GameStop ou l’avènement des gamers
Dans la grande histoire des marchés, celle du sauvetage de GameStop restera sûrement dans les annales. Alors que la chaîne américaine de magasins de jeux vidéo était quasi condamnée à cause de la crise, prise à la gorge par ses dettes et des vendeurs à découvert new-yorkais, elle a connu un retour en grâce assez incroyable. Son salut est venu d’une bande de gamers. Début 2021, des milliers de geeks réunis autour de quelques gourous sur le réseau social Reddit ont fait exploser le cours de la société pour mettre en difficulté les fonds vautours qui spéculaient à la baisse sur le titre. En quelques semaines, l’action portée par cette armée d’investisseurs disposant de beaucoup de cash a grimpé de plus de 2 000 %, faisant passer la capitalisation de GameStop d’un petit milliard de dollars en janvier à plus de 20 milliards en février ! Si, depuis, le cours est un peu redescendu, et reste très volatil, la firme pèse encore aujourd’hui plus de 10 milliards de dollars.

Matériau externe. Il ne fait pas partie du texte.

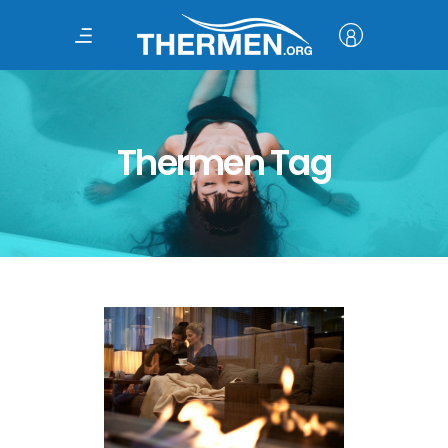
Thermen Tag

Et, surtout, débarrassée de ses prédateurs, elle a changé une partie de sa direction et lancé de nouveaux
projets. Elle n’est d’ailleurs pas la seule à avoir profité de l’intervention des « chevaliers blancs » de la Bourse. D’autres groupes en déclin, comme AMC, l’une des plus grandes chaînes de salles de cinéma américaines, ou BlackBerry, l’ancienne gloire des téléphones, ont eux aussi été touchés par le mouvement. Mais la vague n’a pas pris. Les gamers ne peuvent pas faire des miracles à chaque fois…

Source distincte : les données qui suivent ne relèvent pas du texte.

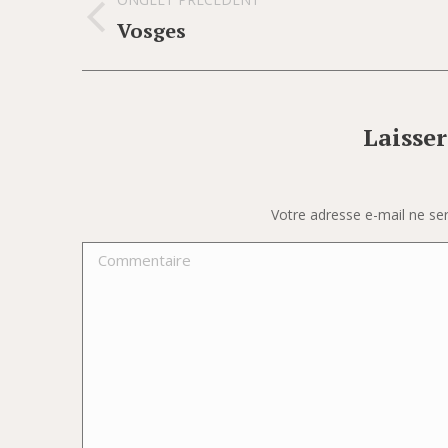
de
Vosges
Onglet
commentaire
précédent
Laisse
Votre adresse e-mail ne s
Commentaire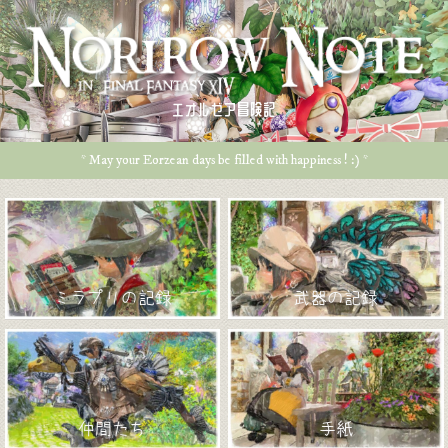
エオルゼア冒険記
* May your Eorzean days be filled with happiness ! :) *
ミラプリの記録
武器の記録
仲間たち
手紙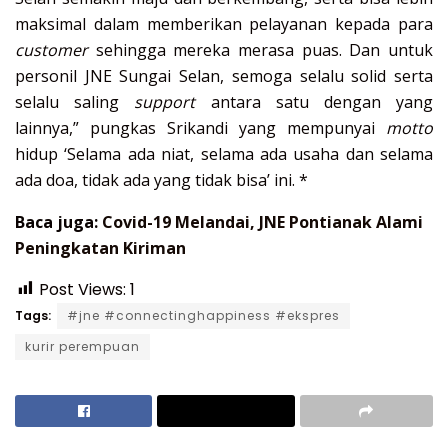
maksimal dalam memberikan pelayanan kepada para
customer
sehingga mereka merasa puas. Dan untuk
personil JNE Sungai Selan, semoga selalu solid serta
selalu saling
support
antara satu dengan yang
lainnya,” pungkas Srikandi yang mempunyai
motto
hidup ‘Selama ada niat, selama ada usaha dan selama
ada doa, tidak ada yang tidak bisa’ ini. *
Baca juga:
Covid-19 Melandai, JNE Pontianak Alami
Peningkatan Kiriman
Post Views:
1
Tags:
#jne #connectinghappiness #ekspres
kurir perempuan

Plug Power et les énergies propres électrisent la Bourse
Un bond de 2 100 % en l’espace de neuf mois, qui dit mieux ? De mai 2020 à février 2021, le cours de Plug Power, groupe américain spécialisé dans les piles à combustible à hydrogène, s’est offert une incroyable cavalcade boursière. Malgré une récente dégringolade, l’action reste en hausse de 500 % sur un an. Est-ce vraiment mérité ? N’ayant pas dégagé le moindre bénéfice ces dernières années, l’entreprise est valorisée 10 milliards d’euros sur les marchés malgré des revenus modestes de 312 millions. Des ratios, pour une branche si peu mature, à faire pâlir Apple ou Tesla. Mais Plug Power ne fait pas cavalier seul. Depuis un an, le secteur des énergies renouvelables est atteint d’une frénésie boursière rare – au risque de former une bulle… « Il est possible que certaines valorisations soient excessives, il y a beaucoup d’argent qui cherche aujourd’hui à s’investir dans ces projets, reconnaît Benjamin Louvet, analyste chez OFI AM. Pour atteindre nos objectifs climatiques, il faut multiplier les investissements dans le solaire, l’éolien, l’hydrogène… » Plus que leurs résultats actuels, c’est bien le potentiel futur de ces entreprises de l’économie bas carbone que les investisseurs s’arrachent à prix d’or. Le prix de l’espoir.